Non-Recourse vs Recourse
A recourse loan is obviously the opposite of a non-recourse loan. With this kind of debt, the lender is allowed to go after the borrower’s personal assets outside the collateral or the property itself in order to make up for the amount outstanding on the loan.
Pros of Non-Recourse Loans
Personal Asset Protection: We’ve already mentioned the first big benefit of going with non-recourse debt. The personal assets of the borrower are protected from angry lenders who want to recover their losses in the event of a loan default. For this reason, investors can take on bigger deals without putting their personal assets on the line. However, this doesn’t mean investors can be reckless or take dumb risks. According to The Tax Advisor, “Bad boy provisions typically provide that liability for a nonrecourse loan will become recourse if the borrower engages in any of a number of "bad" acts, such as declaring bankruptcy.”

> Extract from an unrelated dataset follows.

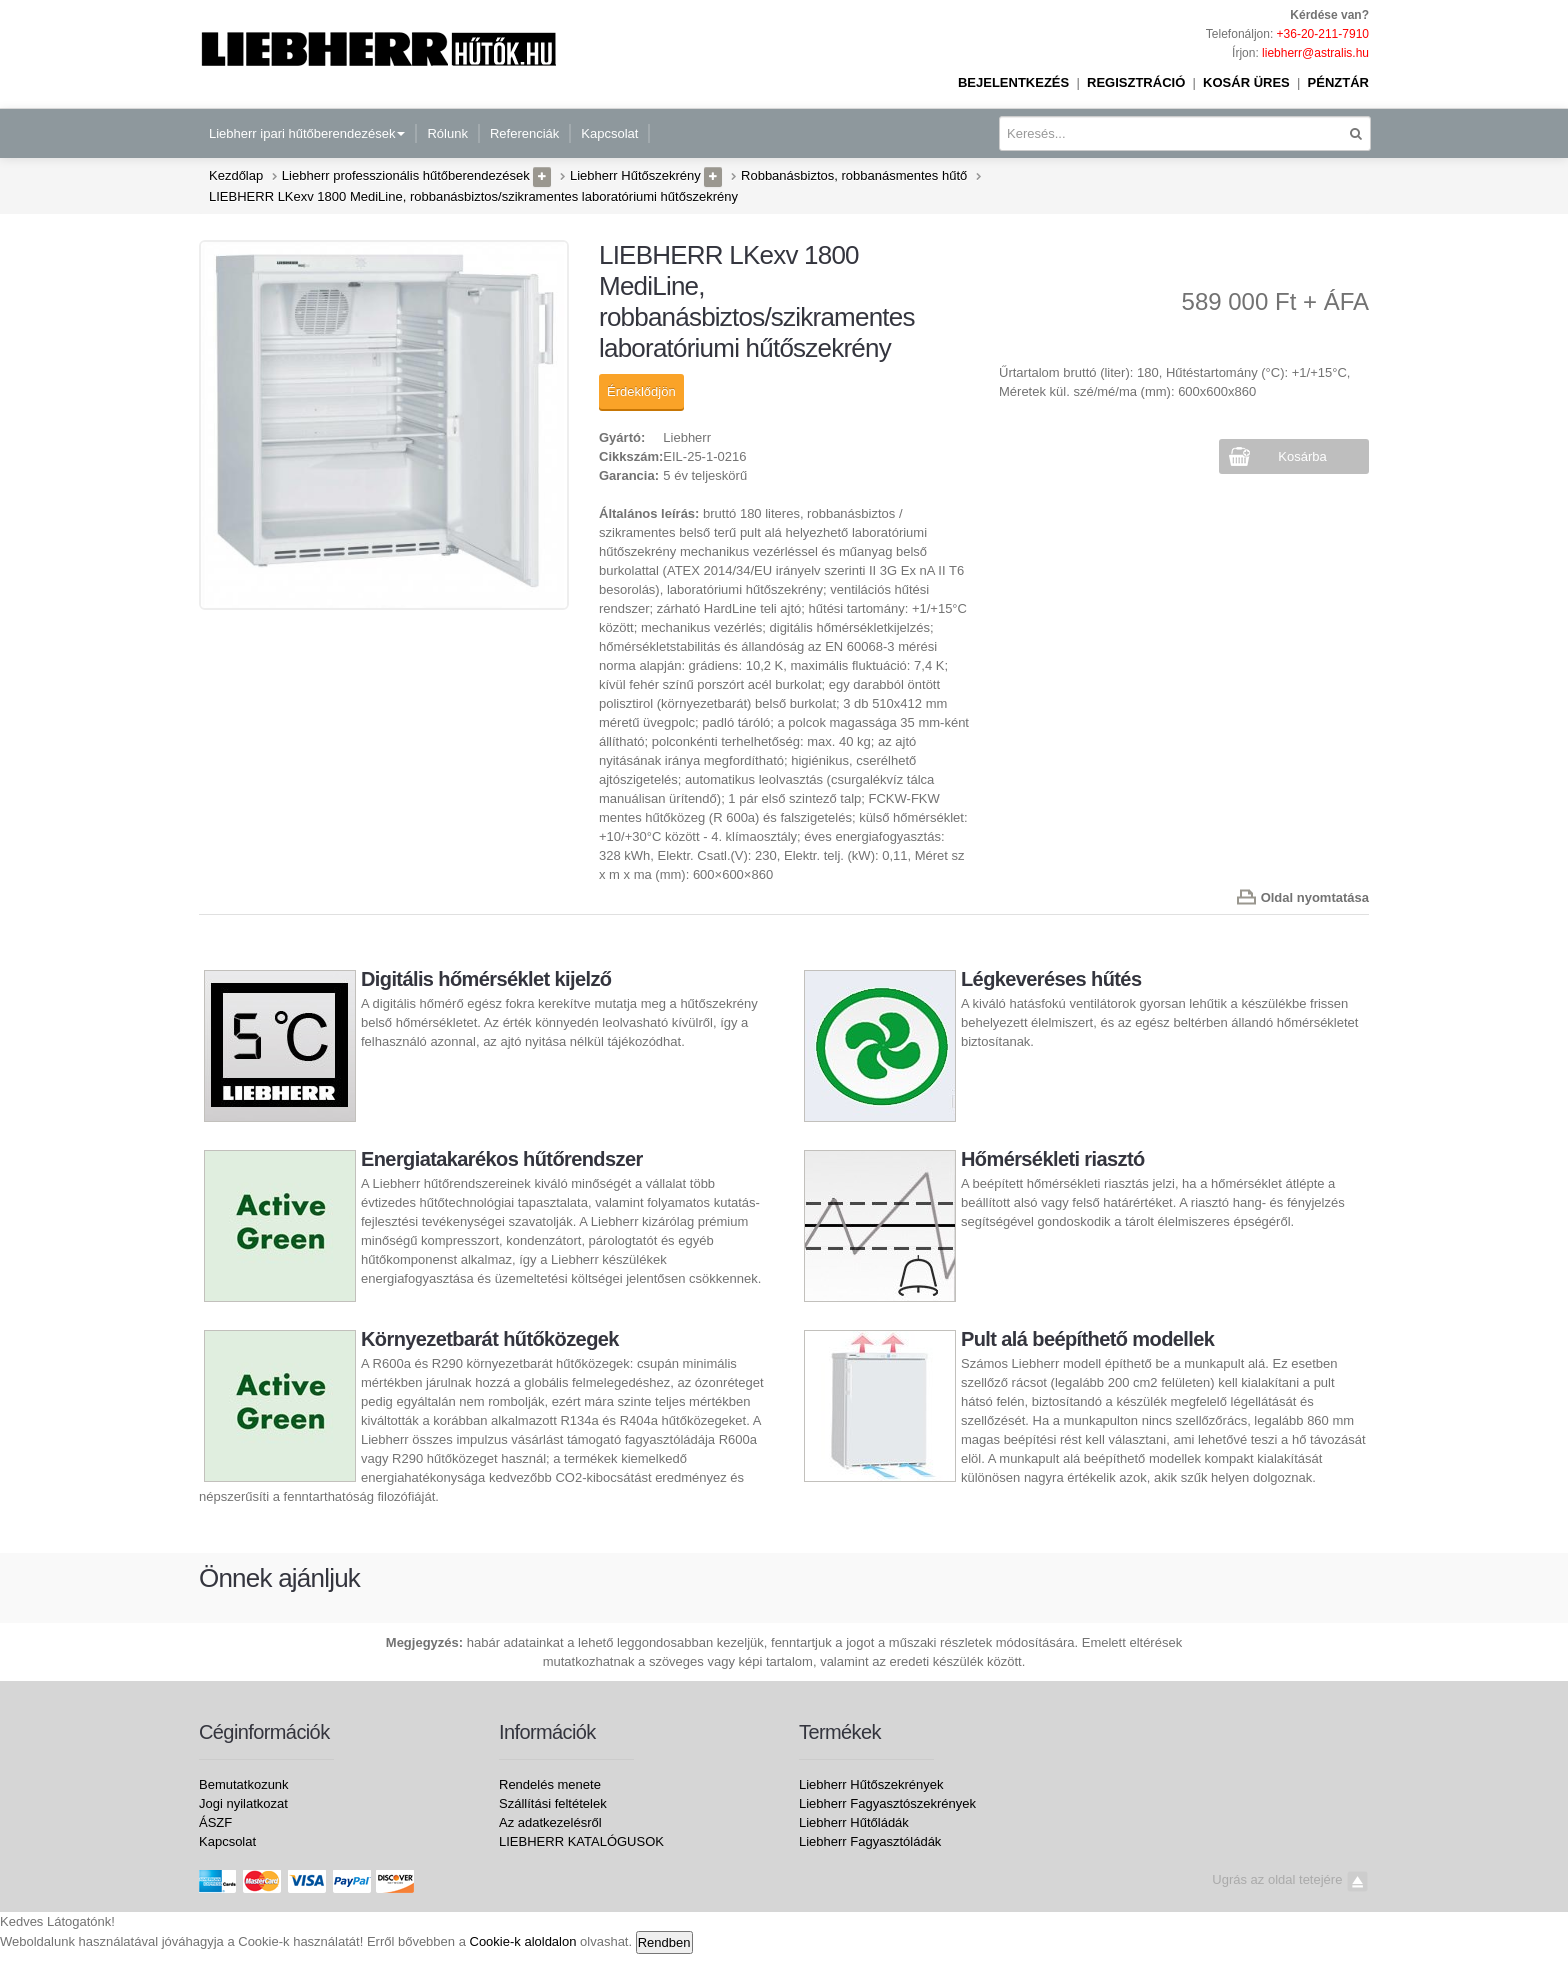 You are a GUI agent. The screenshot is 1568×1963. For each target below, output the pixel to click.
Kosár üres (1246, 82)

Tax Advantages: When it comes to losses, non-recourse debt comes with some tax perks. In some cases, if a property purchased with non-recourse debt sells for a value less than the remaining loan balance, the difference can be reaped by investors without it being taxed at the high rate of “ordinary income.”

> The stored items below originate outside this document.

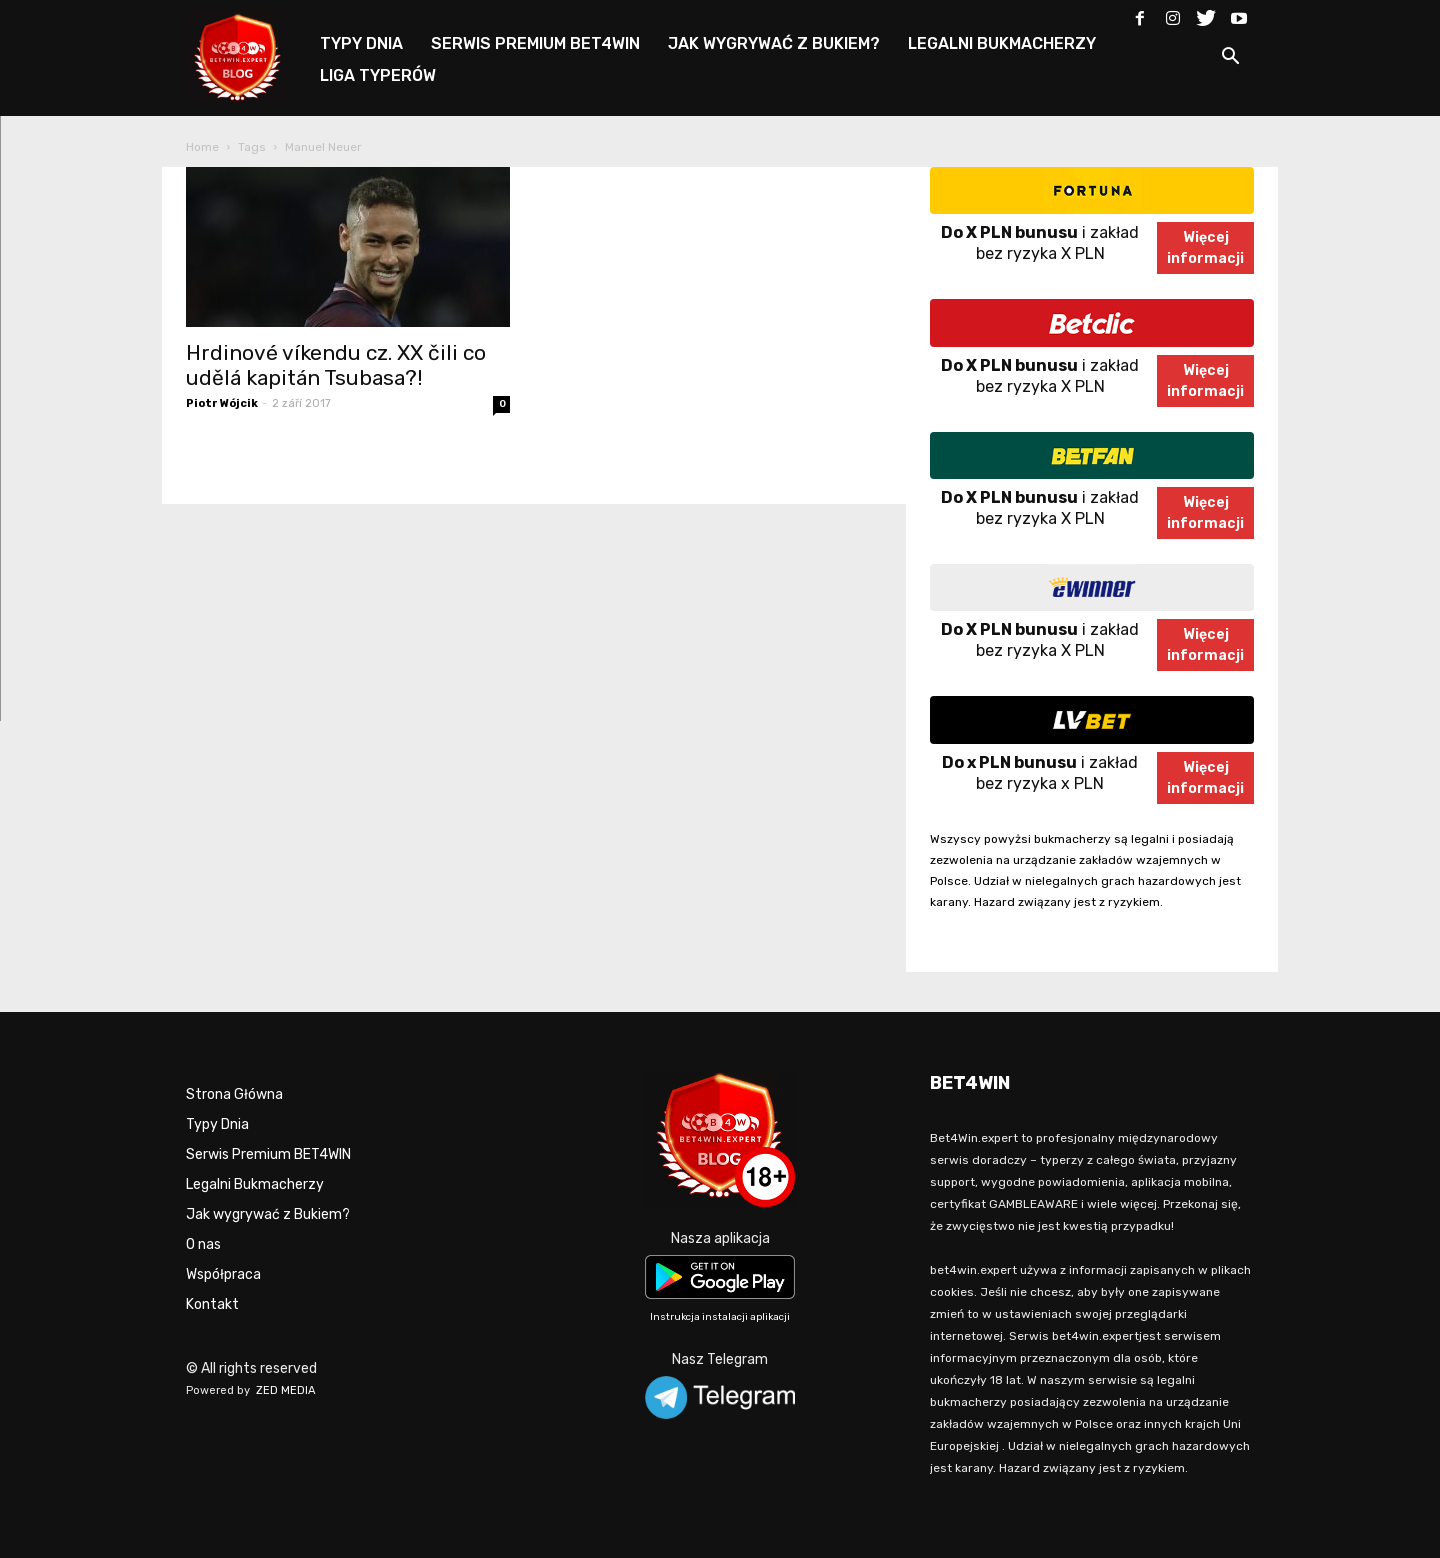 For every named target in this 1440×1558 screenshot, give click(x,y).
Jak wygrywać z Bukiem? (268, 1214)
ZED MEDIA (286, 1390)
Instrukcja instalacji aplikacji (720, 1317)
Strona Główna (234, 1094)
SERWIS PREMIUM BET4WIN (535, 43)
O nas (203, 1244)
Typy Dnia (217, 1124)
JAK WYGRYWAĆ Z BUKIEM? (774, 43)
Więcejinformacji (1205, 248)
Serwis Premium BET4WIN (268, 1154)
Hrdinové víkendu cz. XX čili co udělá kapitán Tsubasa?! (336, 365)
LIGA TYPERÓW (378, 75)
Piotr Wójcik (222, 403)
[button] (1230, 59)
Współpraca (223, 1274)
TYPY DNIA (361, 43)
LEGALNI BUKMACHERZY (1002, 43)
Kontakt (212, 1304)
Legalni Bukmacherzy (255, 1184)
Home (202, 147)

Better Debt Terms: Since the borrower has lower risk and liability with non-recourse debt, this type of financing is usually accompanied by better interest rates and loan terms. Lenders place emphasis on the property’s strength and the credibility of the investor, which can often result in favorable debt terms for borrowers who meet the qualifications.
But non-recourse loans aren’t all sunshine and rainbows…

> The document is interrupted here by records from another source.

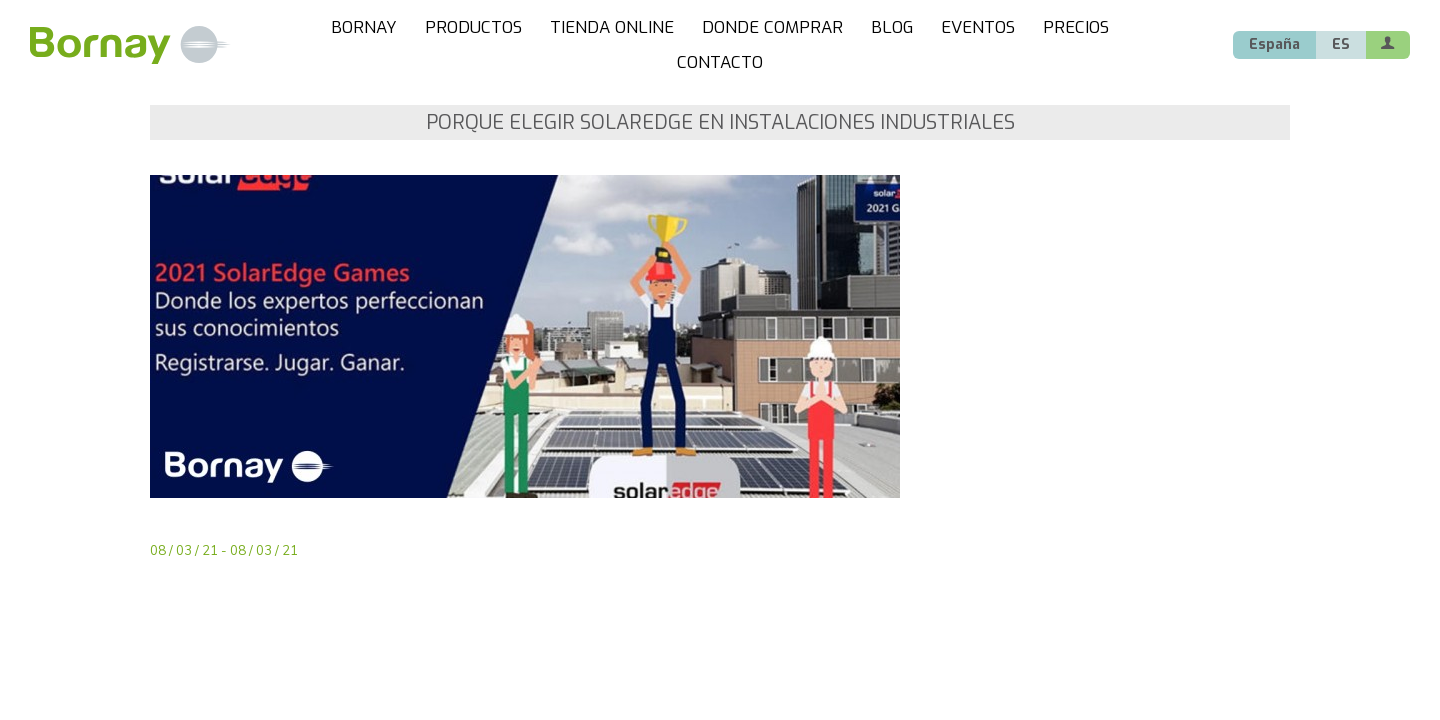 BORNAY (364, 27)
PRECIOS (1076, 27)
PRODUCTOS (473, 27)
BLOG (892, 27)
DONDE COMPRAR (772, 27)
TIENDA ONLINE (612, 27)
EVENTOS (978, 27)
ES (1341, 44)
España (1274, 44) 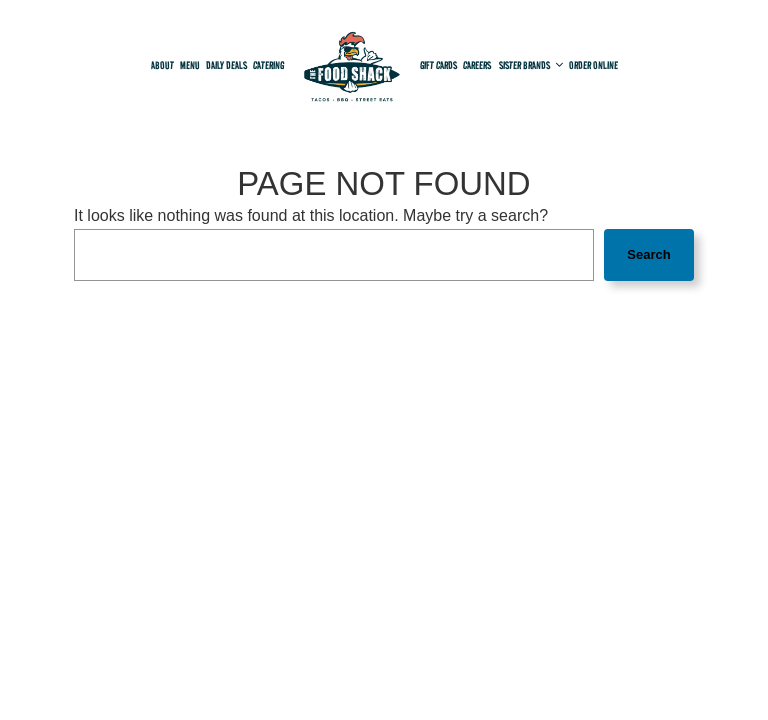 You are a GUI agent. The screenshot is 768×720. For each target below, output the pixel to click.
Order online (593, 65)
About (162, 65)
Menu (190, 65)
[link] (352, 70)
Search (648, 254)
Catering (268, 65)
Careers (478, 65)
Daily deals (226, 65)
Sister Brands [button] (531, 65)
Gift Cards (438, 65)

The Dark Side of Non-Recourse Debt
Strict Criteria: Lenders usually require borrowers to meet strict qualifications in exchange for the favorable loan terms they offer with non-recourse debt. This allows them to mitigate the risk that comes with the “non-recourse” nature of this type of financing. These loans might come with bigger down payments, smaller loan-to-value ratios, and in-depth credit history checks.
Interest Rate Hurdles: Interest rates can also be higher with non-recourse loans. The rate charged is usually in correlation with how much risk the lender is taking on with the property and the borrower.
Strings Attached: Since lenders are taking more risk with non-recourse debt, they usually enforce stricture guidelines. For example, certain property management elements may be required, or there may be restrictions on putting more debt on the property.
The Impact of Non-Recourse Debt
Go Big(ger) Or Go Home: Non-recourse loans allow investors to pursue bigger multifamily deals since they aren’t putting their personal assets at risk. This can result in more development and investment in cities and improvements in housing throughout the nation.
Reliability During Recessions: If the economy takes a dip, lenders can’t go after the personal assets of borrowers when it comes to non-recourse loans. This helps curb the potential for a wave of pain throughout the economy, which reflects the strength of real estate even during hard economic times.
The Bigger Picture
Non-recourse debt has spread in popularity and prominence in the multifamily space. It allows investors to benefit from asset protection while also expanding the pool of opportunities they can pursue. The benefits of this financing option are apparent, but they don’t come without their own risks and caveats. Investors need to understand the complexities of this financing option in order to maximize its usage and take advantage of it without surpassing their appetite for risk. As an industry, multifamily promises to continue to evolve and shift, forcing investors to stay on their toes. Non-recourse debt will certainly continue to be at the forefront of the industry, regardless of the changes to come, and will likely have a significant contribution to the changes to come.